Dataset excerpts

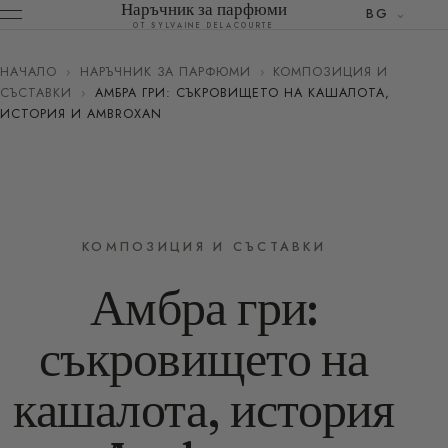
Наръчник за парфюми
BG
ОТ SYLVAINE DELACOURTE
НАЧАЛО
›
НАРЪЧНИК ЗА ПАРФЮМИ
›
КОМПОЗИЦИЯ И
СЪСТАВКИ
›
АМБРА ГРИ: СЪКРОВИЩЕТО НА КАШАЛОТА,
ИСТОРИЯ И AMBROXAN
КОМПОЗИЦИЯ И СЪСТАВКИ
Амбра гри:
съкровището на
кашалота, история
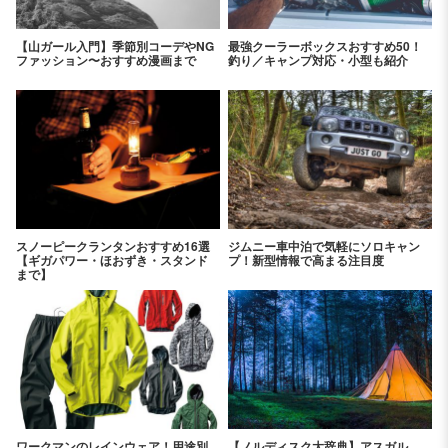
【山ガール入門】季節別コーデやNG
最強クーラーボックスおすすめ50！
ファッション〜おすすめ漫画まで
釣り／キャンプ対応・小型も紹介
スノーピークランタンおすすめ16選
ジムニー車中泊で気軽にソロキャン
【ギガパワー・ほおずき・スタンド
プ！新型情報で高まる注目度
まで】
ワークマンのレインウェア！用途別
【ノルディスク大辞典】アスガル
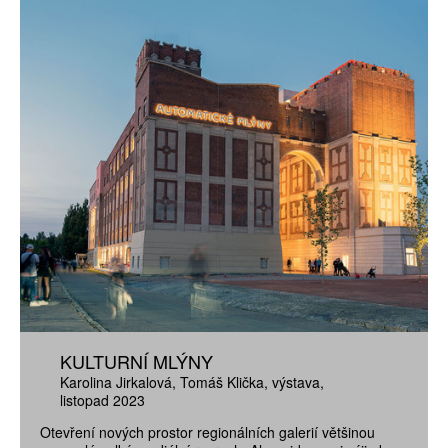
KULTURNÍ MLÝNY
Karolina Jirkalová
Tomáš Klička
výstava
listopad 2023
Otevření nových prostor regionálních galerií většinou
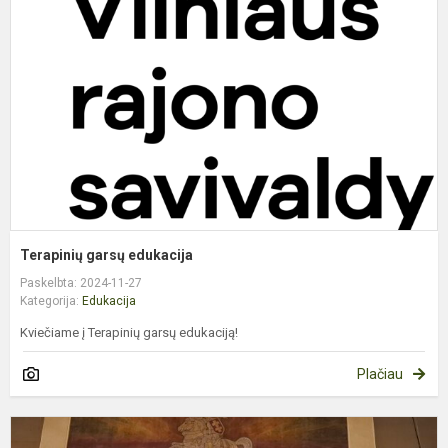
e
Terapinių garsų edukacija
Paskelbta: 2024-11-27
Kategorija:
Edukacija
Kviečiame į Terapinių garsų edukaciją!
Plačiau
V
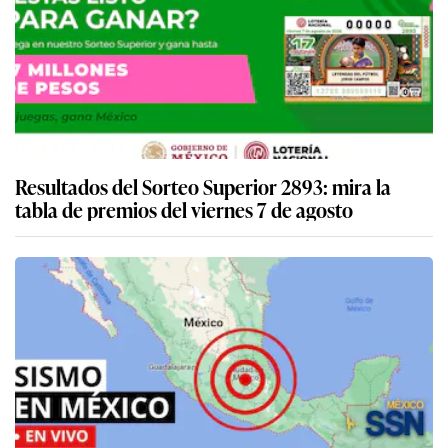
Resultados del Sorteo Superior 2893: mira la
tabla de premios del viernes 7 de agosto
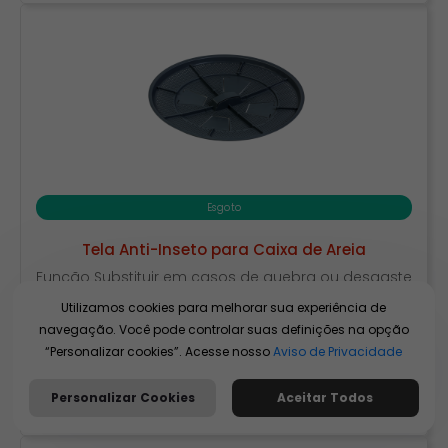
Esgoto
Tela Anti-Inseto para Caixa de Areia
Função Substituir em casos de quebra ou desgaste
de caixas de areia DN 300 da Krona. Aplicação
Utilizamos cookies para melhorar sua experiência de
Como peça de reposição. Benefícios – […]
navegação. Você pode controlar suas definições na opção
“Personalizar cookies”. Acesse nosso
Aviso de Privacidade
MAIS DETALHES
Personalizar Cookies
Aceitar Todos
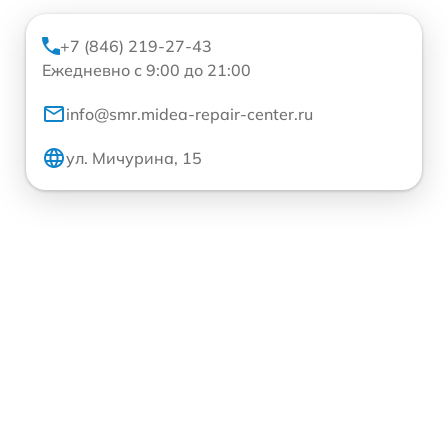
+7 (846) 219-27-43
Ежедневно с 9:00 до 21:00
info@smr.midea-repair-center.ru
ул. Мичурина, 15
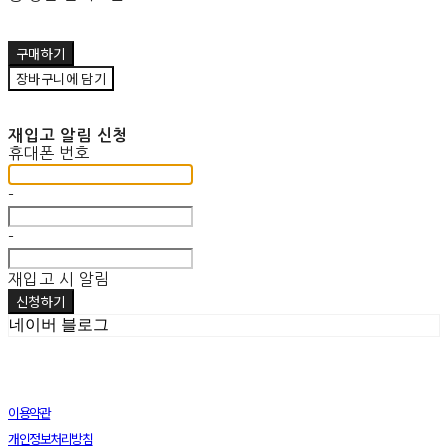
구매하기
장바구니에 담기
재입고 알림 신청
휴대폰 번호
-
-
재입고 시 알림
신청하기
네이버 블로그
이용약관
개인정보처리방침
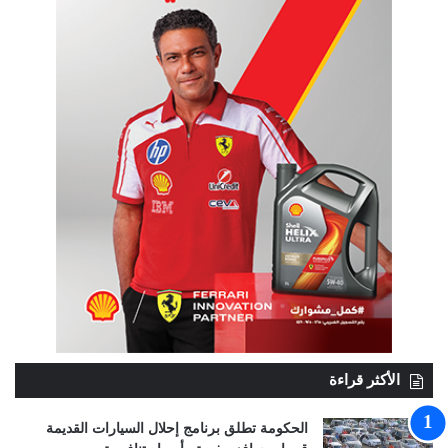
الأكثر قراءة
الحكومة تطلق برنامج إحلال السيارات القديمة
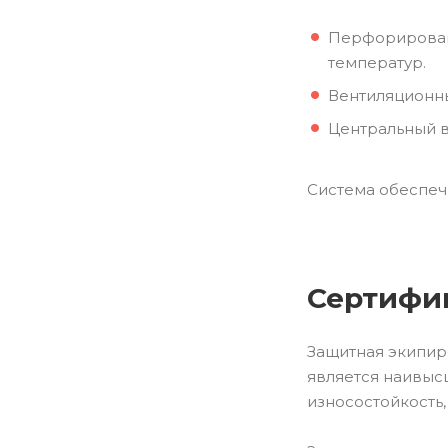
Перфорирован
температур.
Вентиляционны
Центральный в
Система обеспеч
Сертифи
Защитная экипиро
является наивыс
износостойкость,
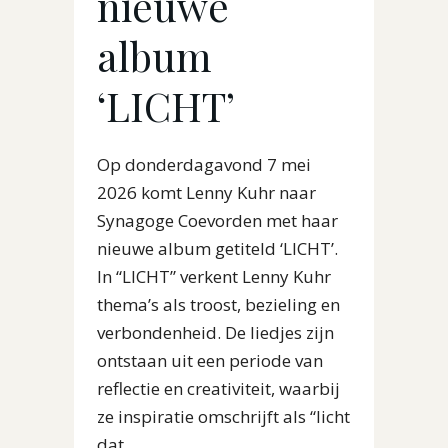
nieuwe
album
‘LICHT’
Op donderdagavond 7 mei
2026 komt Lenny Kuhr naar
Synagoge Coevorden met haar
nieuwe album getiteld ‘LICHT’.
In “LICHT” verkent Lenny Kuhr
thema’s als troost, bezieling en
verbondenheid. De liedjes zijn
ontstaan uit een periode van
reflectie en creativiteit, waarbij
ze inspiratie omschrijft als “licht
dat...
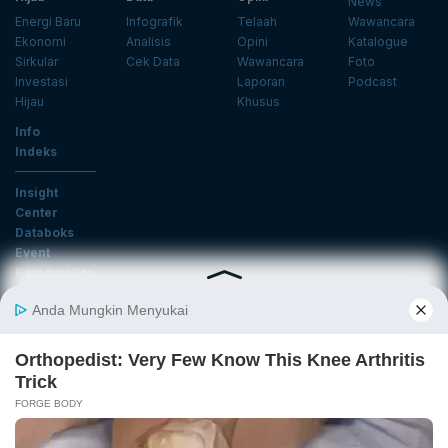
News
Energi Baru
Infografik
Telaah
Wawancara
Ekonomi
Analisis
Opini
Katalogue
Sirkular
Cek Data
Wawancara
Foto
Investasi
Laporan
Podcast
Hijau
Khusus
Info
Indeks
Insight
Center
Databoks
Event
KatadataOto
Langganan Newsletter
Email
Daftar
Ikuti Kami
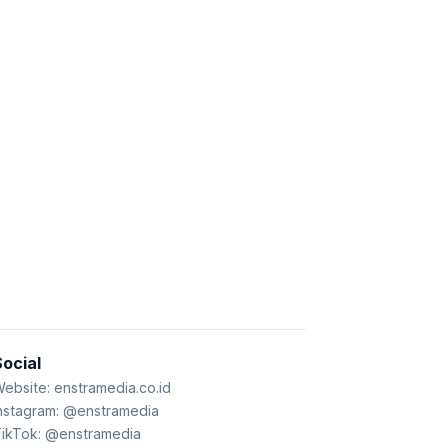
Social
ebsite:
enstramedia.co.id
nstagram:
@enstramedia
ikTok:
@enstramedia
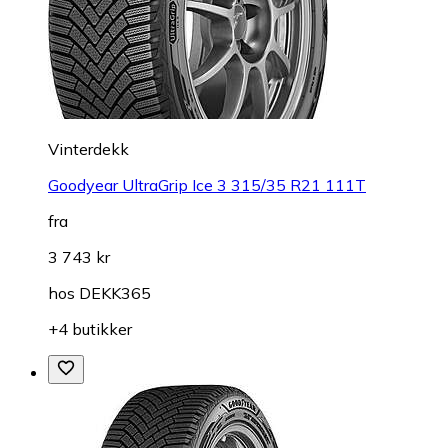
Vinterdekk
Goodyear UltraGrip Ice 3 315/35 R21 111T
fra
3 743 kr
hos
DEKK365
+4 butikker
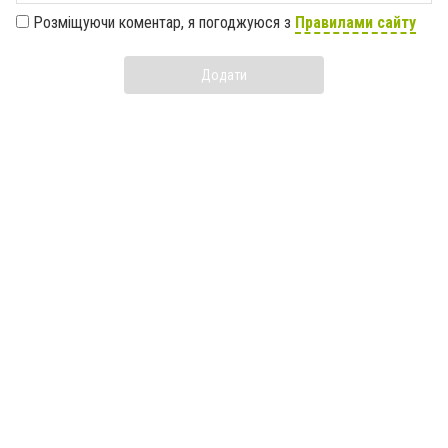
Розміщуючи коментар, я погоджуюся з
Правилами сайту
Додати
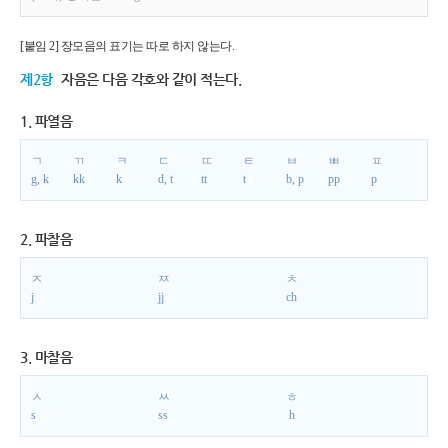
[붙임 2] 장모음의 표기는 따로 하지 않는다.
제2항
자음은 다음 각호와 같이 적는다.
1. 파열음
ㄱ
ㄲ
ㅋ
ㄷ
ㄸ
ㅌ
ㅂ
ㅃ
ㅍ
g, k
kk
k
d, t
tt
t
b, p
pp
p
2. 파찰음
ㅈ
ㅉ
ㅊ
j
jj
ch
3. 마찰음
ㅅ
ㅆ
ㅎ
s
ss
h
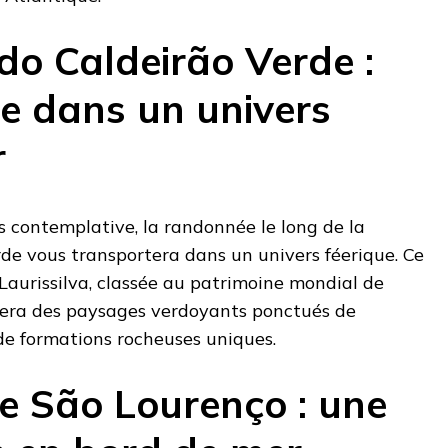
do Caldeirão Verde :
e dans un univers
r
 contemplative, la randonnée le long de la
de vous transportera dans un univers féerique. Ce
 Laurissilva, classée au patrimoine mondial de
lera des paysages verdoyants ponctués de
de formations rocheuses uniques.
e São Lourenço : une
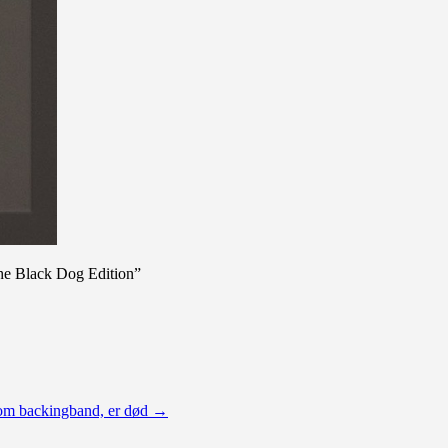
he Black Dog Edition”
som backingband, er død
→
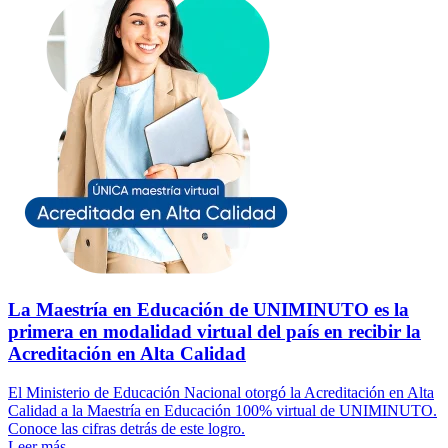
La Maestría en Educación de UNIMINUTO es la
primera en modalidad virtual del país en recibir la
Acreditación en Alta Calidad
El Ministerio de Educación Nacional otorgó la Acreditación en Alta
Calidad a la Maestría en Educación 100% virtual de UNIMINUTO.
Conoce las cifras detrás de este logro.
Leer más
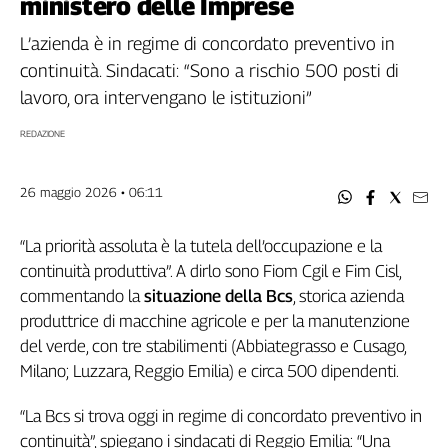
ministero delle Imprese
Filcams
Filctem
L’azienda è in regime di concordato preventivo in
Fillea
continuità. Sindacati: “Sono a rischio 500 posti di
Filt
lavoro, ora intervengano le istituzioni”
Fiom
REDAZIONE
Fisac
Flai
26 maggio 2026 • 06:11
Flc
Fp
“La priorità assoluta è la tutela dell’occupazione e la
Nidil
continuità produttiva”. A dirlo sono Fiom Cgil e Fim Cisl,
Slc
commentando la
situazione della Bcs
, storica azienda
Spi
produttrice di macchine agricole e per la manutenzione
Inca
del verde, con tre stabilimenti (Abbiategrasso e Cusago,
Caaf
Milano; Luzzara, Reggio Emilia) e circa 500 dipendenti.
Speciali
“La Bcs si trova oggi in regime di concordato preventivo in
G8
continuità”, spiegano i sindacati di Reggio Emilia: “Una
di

» WHAT YOU HAVE TO DO
From the first line to the last, set down the records above exactly and skip the pictures.

» REPLY TO THE EXERCISE
Наръчник за парфюми
BG
ОТ SYLVAINE DELACOURTE
НАЧАЛО
›
НАРЪЧНИК ЗА ПАРФЮМИ
›
КОМПОЗИЦИЯ И
СЪСТАВКИ
›
АМБРА ГРИ: СЪКРОВИЩЕТО НА КАШАЛОТА,
ИСТОРИЯ И AMBROXAN
КОМПОЗИЦИЯ И СЪСТАВКИ
Амбра гри:
съкровището на
кашалота, история
【山ガール入門】季節別コーデやNG
最強クーラーボックスおすすめ50！
ファッション〜おすすめ漫画まで
釣り／キャンプ対応・小型も紹介
スノーピークランタンおすすめ16選
ジムニー車中泊で気軽にソロキャン
【ギガパワー・ほおずき・スタンド
プ！新型情報で高まる注目度
まで】
ワークマンのレインウェア！用途別
【ノルディスク大辞典】アスガル
KULTURNÍ MLÝNY
Karolina Jirkalová
Tomáš Klička
výstava
listopad 2023
Otevření nových prostor regionálních galerií většinou
e
Terapinių garsų edukacija
Paskelbta: 2024-11-27
Kategorija:
Edukacija
Kviečiame į Terapinių garsų edukaciją!
Plačiau
V
Resultados del Sorteo Superior 2893: mira la
tabla de premios del viernes 7 de agosto
Esgoto
Tela Anti-Inseto para Caixa de Areia
Função Substituir em casos de quebra ou desgaste
de caixas de areia DN 300 da Krona. Aplicação
Utilizamos cookies para melhorar sua experiência de
Como peça de reposição. Benefícios – […]
navegação. Você pode controlar suas definições na opção
“Personalizar cookies”. Acesse nosso
Aviso de Privacidade
MAIS DETALHES
Personalizar Cookies
Aceitar Todos
+7 (846) 219-27-43
Ежедневно с 9:00 до 21:00
info@smr.midea-repair-center.ru
ул. Мичурина, 15
구매하기
장바구니에 담기
재입고 알림 신청
휴대폰 번호
-
-
재입고 시 알림
신청하기
네이버 블로그
이용약관
개인정보처리방침
الأكثر قراءة
الحكومة تطلق برنامج إحلال السيارات القديمة
Перфорирован
температур.
Вентиляционны
Центральный в
Система обеспеч
Сертифи
Защитная экипиро
является наивыс
износостойкость,
nieuwe
album
‘LICHT’
Op donderdagavond 7 mei
2026 komt Lenny Kuhr naar
Synagoge Coevorden met haar
nieuwe album getiteld ‘LICHT’.
In “LICHT” verkent Lenny Kuhr
thema’s als troost, bezieling en
verbondenheid. De liedjes zijn
ontstaan uit een periode van
reflectie en creativiteit, waarbij
ze inspiratie omschrijft als “licht
dat...
News
Energi Baru
Infografik
Telaah
Wawancara
Ekonomi
Analisis
Opini
Katalogue
Sirkular
Cek Data
Wawancara
Foto
Investasi
Laporan
Podcast
Hijau
Khusus
Info
Indeks
Insight
Center
Databoks
Event
KatadataOto
Langganan Newsletter
Email
Daftar
Ikuti Kami
Social
ebsite:
enstramedia.co.id
nstagram:
@enstramedia
ikTok:
@enstramedia
Vinterdekk
Goodyear UltraGrip Ice 3 315/35 R21 111T
fra
3 743 kr
hos
DEKK365
+4 butikker
Розміщуючи коментар, я погоджуюся з
Правилами сайту
Додати
[붙임 2] 장모음의 표기는 따로 하지 않는다.
제2항
자음은 다음 각호와 같이 적는다.
1. 파열음
ㄱ
ㄲ
ㅋ
ㄷ
ㄸ
ㅌ
ㅂ
ㅃ
ㅍ
g, k
kk
k
d, t
tt
t
b, p
pp
p
2. 파찰음
ㅈ
ㅉ
ㅊ
j
jj
ch
3. 마찰음
ㅅ
ㅆ
ㅎ
s
ss
h
do Caldeirão Verde :
e dans un univers
r
 contemplative, la randonnée le long de la
de vous transportera dans un univers féerique. Ce
 Laurissilva, classée au patrimoine mondial de
lera des paysages verdoyants ponctués de
de formations rocheuses uniques.
e São Lourenço : une
he Black Dog Edition”
som backingband, er død
→
La Maestría en Educación de UNIMINUTO es la
primera en modalidad virtual del país en recibir la
Acreditación en Alta Calidad
El Ministerio de Educación Nacional otorgó la Acreditación en Alta
Calidad a la Maestría en Educación 100% virtual de UNIMINUTO.
Conoce las cifras detrás de este logro.
Leer más
ministero delle Imprese
Filcams
Filctem
L’azienda è in regime di concordato preventivo in
Fillea
continuità. Sindacati: “Sono a rischio 500 posti di
Filt
lavoro, ora intervengano le istituzioni”
Fiom
REDAZIONE
Fisac
Flai
26 maggio 2026 • 06:11
Flc
Fp
“La priorità assoluta è la tutela dell’occupazione e la
Nidil
continuità produttiva”. A dirlo sono Fiom Cgil e Fim Cisl,
Slc
commentando la
situazione della Bcs
, storica azienda
Spi
produttrice di macchine agricole e per la manutenzione
Inca
del verde, con tre stabilimenti (Abbiategrasso e Cusago,
Caaf
Milano; Luzzara, Reggio Emilia) e circa 500 dipendenti.
Speciali
“La Bcs si trova oggi in regime di concordato preventivo in
G8
continuità”, spiegano i sindacati di Reggio Emilia: “Una
di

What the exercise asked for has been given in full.